Idea powstania tego centrum jest wspaniała i godna naśladowania ! Obiekt oddano do użytku mieszkańcom gminy w przeddzień Narodowego Święta Niepodległości w 2010 roku.
Wracam na szlak i czeka mnie teraz niemałe wyzwanie - dłuuugi i wyczerpujący podjazd do skrzyżowania, na którym skręcę w prawo
Rozpędzony do prędkości 41 km/h, bystro zajeżdżam do Janowa.
Następnie do wsi Grabina, gdzie jest krótki podjazd pod górkę. Po prawej stronie drogi można podziwiać rozległą panoramę Parku Krajobrazowego Wzniesień Łódzkich.  
Potem jadę przez osadę Bukowiec, gdzie podobnie jak w Grabini, pełno jest ekskluzywnych posiadłości i zadbanych nieruchomości. Trawniki równo przystrzyżone ! Mr SCOTT to lubi.
Zaliczam kolejny, fantastyczny zjazd do Kalonki !
Przed skrzyżowaniem skręcam na chwilę w lewo, na Plac Jana Pawła II. Od dnia 9 sierpnia 2001 roku, funkcjonuje tu nowa parafia św. Ojca Pio, z miejscem do celebracji nabożeństw w okresie letnim.
Wracam na trasę i skręcam w lewo do centrum Kalonki.
Jadę cały czas prosto. Mijam kapliczkę i rozjazd na Dąbrówkę i Borki. Zjeżdżam stromym stokiem do Wódki i rozpoczynam podjazd do Łodzi ulicą Aksamitną.
Na tej polnej krzyżówce ulic Aksamitnej i Bursztynowej, skręcam w prawo w ul. Jana i Cecylii, którą dojeżdżam do ulStrykowskiej. Skręcam w lewo na szosę krajową nr 14. Zwiększam tempo jazdy, gnając szerokim poboczem w stronę Lasu Łagiewnickiego.
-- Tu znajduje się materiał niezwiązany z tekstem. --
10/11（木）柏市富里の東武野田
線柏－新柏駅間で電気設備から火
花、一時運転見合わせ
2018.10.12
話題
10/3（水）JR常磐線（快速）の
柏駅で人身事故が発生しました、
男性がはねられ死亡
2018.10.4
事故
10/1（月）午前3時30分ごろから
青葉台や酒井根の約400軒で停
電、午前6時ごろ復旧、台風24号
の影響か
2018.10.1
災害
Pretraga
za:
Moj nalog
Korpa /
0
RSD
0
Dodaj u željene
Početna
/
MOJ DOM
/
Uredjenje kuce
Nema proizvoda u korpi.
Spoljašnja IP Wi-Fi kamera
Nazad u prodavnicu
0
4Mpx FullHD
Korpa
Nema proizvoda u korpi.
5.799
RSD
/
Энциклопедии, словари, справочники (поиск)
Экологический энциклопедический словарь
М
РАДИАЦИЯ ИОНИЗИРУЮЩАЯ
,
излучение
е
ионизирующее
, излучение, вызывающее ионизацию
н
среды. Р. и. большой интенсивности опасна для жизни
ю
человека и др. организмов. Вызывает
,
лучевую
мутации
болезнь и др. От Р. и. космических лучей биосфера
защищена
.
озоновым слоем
Za lasem skręcam w lewo w ul. Rogowską, którą wracałem z WYCIECZKI Nr 29. Można się tu porządnie rozpędzić ! Po skręcie w lewo w ulWycieczkową, pędzę do centrum miasta ścieżką dla rowerów i ul. Strykowskiej. Dalej po al. Palki do ul. Uniwersyteckiej i ul. Narutowicza.
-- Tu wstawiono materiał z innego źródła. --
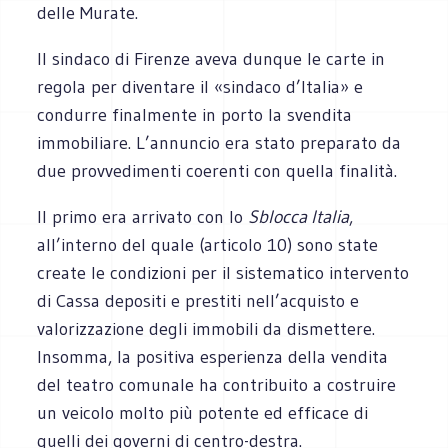
delle Murate.
Il sindaco di Firenze aveva dunque le carte in
regola per diventare il «sindaco d’Italia» e
condurre finalmente in porto la svendita
immobiliare. L’annuncio era stato preparato da
due provvedimenti coerenti con quella finalità.
Il primo era arrivato con lo
Sblocca Italia
,
all’interno del quale (articolo 10) sono state
create le condizioni per il sistematico intervento
di Cassa depositi e prestiti nell’acquisto e
valorizzazione degli immobili da dismettere.
Insomma, la positiva esperienza della vendita
del teatro comunale ha contribuito a costruire
un veicolo molto più potente ed efficace di
quelli dei governi di centro-destra.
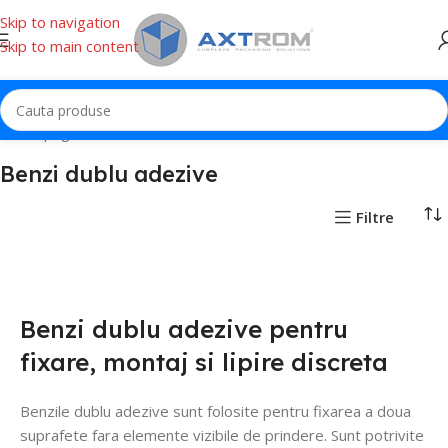
Skip to navigation
Skip to main content
Prima pagină
Banda adeziva
Benzi dublu adezive
Benzi dublu adezive
Filtre
Benzi dublu adezive pentru
fixare, montaj si lipire discreta
Benzile dublu adezive sunt folosite pentru fixarea a doua
suprafete fara elemente vizibile de prindere. Sunt potrivite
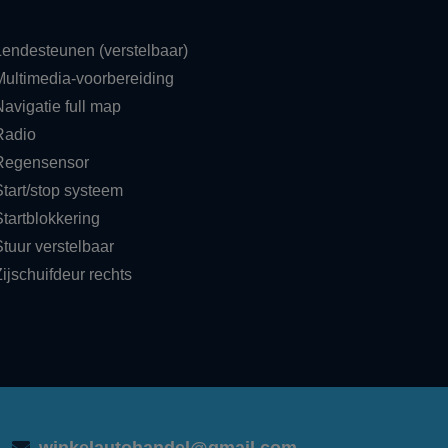
Lendesteunen (verstelbaar)
Multimedia-voorbereiding
Navigatie full map
Radio
Regensensor
Start/stop systeem
Startblokkering
Stuur verstelbaar
ijschuifdeur rechts
winkelautohandel@gmail.com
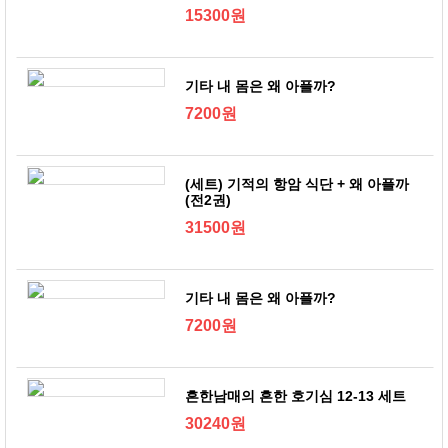
15300원
기타 내 몸은 왜 아플까?
7200원
(세트) 기적의 항암 식단 + 왜 아플까
(전2권)
31500원
기타 내 몸은 왜 아플까?
7200원
흔한남매의 흔한 호기심 12-13 세트
30240원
Przy zbiegu ulicy Uniwersyteckiej z Narutowicza zatrzymuję się na moment, aby przyjrzeć się bliżej nowemu gmachowi Sądu Apelacyjnego i Sądu Okręgowego, który oddany został do użytku Temidzie w listopadzie 2010 roku. Mr SCOTT ma na sumieniu trochę grzechów, więc lepiej nie pchać się na wokandę, bo z tym "Prawem i Sprawiedliwościąto przecież różnie bywa...  
Uciekam na "Pietrynę" - najbardziej reprezentacyjną ulicę Łodzi, gdzie kończę kolejną, oczywiście wspaniałą wycieczkę !!!